Data under study below:

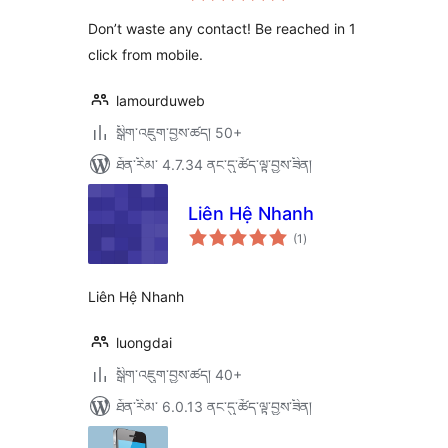
ཆ་
ཚང་།
Don’t waste any contact! Be reached in 1
click from mobile.
lamourduweb
སྒྲིག་འཇུག་བྱས་ཚད། 50+
ཐོན་རིམ་ 4.7.34 ནང་དུ་ཚོད་ལྟ་བྱས་ཟིན།
Liên Hệ Nhanh
གདེང་
(1
)
འཇོག་
ཆ་
ཚང་།
Liên Hệ Nhanh
luongdai
སྒྲིག་འཇུག་བྱས་ཚད། 40+
ཐོན་རིམ་ 6.0.13 ནང་དུ་ཚོད་ལྟ་བྱས་ཟིན།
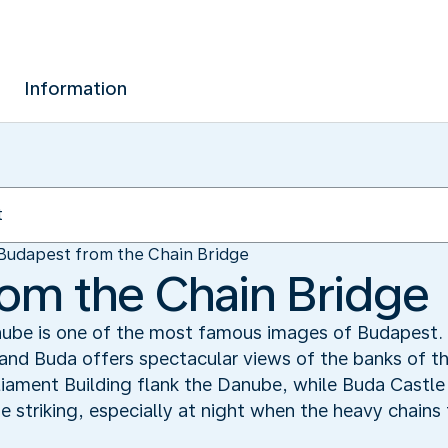
Information
Budapest from the Chain Bridge
om the Chain Bridge
nube is one of the most famous images of Budapest. 
 and Buda offers spectacular views of the banks of t
liament Building flank the Danube, while Buda Castle 
ite striking, especially at night when the heavy chain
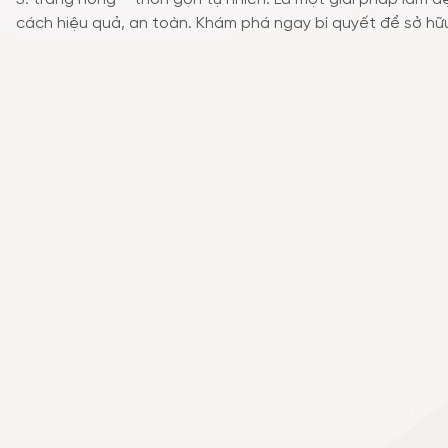
cách hiệu quả, an toàn. Khám phá ngay bí quyết để sở hữ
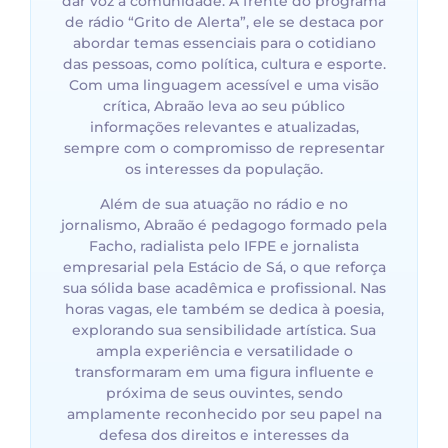
dar voz à comunidade. À frente do programa
de rádio “Grito de Alerta”, ele se destaca por
abordar temas essenciais para o cotidiano
das pessoas, como política, cultura e esporte.
Com uma linguagem acessível e uma visão
crítica, Abraão leva ao seu público
informações relevantes e atualizadas,
sempre com o compromisso de representar
os interesses da população.
Além de sua atuação no rádio e no
jornalismo, Abraão é pedagogo formado pela
Facho, radialista pelo IFPE e jornalista
empresarial pela Estácio de Sá, o que reforça
sua sólida base acadêmica e profissional. Nas
horas vagas, ele também se dedica à poesia,
explorando sua sensibilidade artística. Sua
ampla experiência e versatilidade o
transformaram em uma figura influente e
próxima de seus ouvintes, sendo
amplamente reconhecido por seu papel na
defesa dos direitos e interesses da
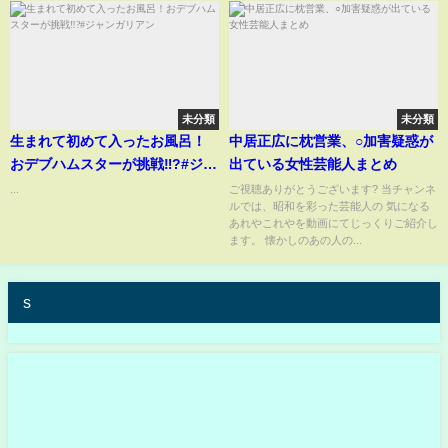
未分類
未分類
生まれて初めて入ったお風呂！
中居正広に枕営業、○加害疑惑が
おデブハムスターが挑戦‼️?#ジャ
出ている女性芸能人まとめ
ンガリアン
...
ご視聴ありがとうございます? 当チャンネ
ルでは、昭和を彩った芸能人の 気になる
あれやこれやを動画にてじっくりご紹介し
ます。 懐かしのあの人の...
s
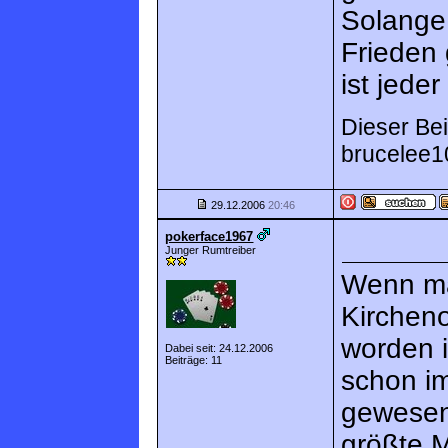
Solange
Frieden 
ist jede
Dieser Bei
brucelee1
29.12.2006
20:46
pokerface1967
Junger Rumtreiber
Wenn ma
Kircheno
worden i
Dabei seit: 24.12.2006
Beiträge: 11
schon i
gewesen
größte 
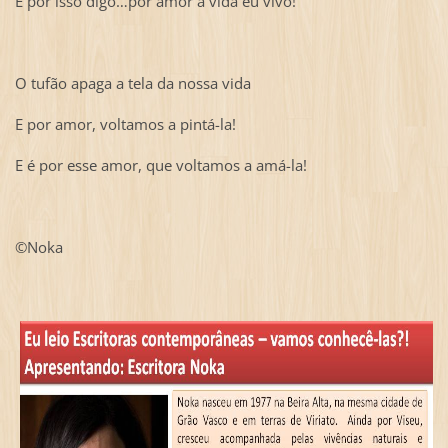
E por isso digo…por amor à vida eu vivo!
O tufão apaga a tela da nossa vida
E por amor, voltamos a pintá-la!
E é por esse amor, que voltamos a amá-la!
©Noka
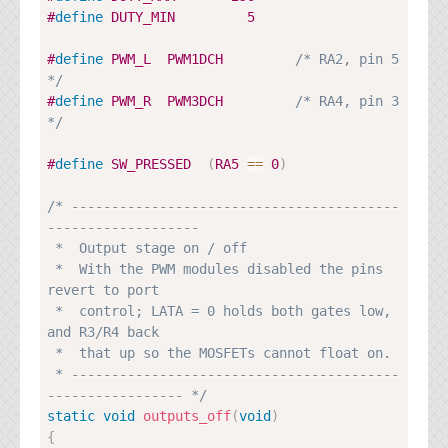
#
define
DUTY_MIN
5
#
define
PWM_L
PWM1DCH         
/* RA2, pin 5 
*/
#
define
PWM_R
PWM3DCH         
/* RA4, pin 3 
*/
#
define
SW_PRESSED
(
RA5 
==
0
)
/* -----------------------------------------
-------------------

 *  Output stage on / off

 *  With the PWM modules disabled the pins 
revert to port

 *  control; LATA = 0 holds both gates low, 
and R3/R4 back

 *  that up so the MOSFETs cannot float on.

 * -----------------------------------------
----------------- */
static
void
outputs_off
(
void
)
{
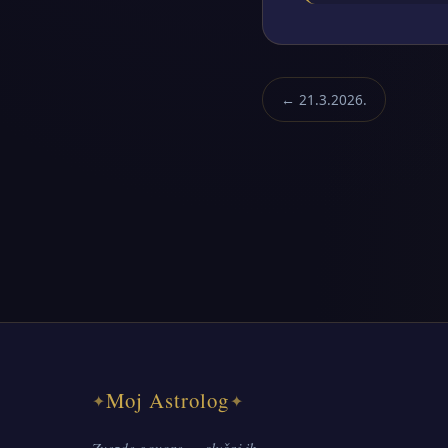
← 21.3.2026.
Moj Astrolog
✦
✦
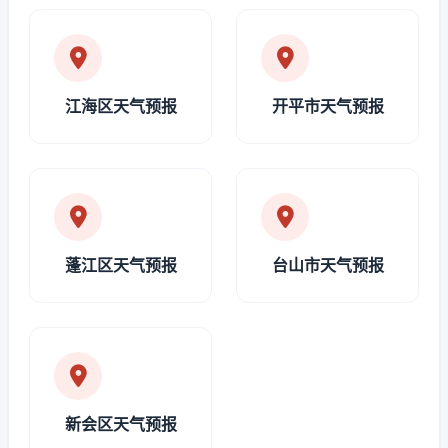
江海区天气预报
开平市天气预报
蓬江区天气预报
台山市天气预报
新会区天气预报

End of Data under study.

-- Exercise description --
Although pictures appear among the records above, write out exactly only the lines from the one that has "liament Building flank" through the one that has "abordar temas essenciais para o cotidiano", and leave the pictures out.

-- Output --
liament Building flank the Danube, while Buda Castle 
ite striking, especially at night when the heavy chain
cách hiệu quả, an toàn. Khám phá ngay bí quyết để sở hữ
dar voz à comunidade. À frente do programa
de rádio “Grito de Alerta”, ele se destaca por
abordar temas essenciais para o cotidiano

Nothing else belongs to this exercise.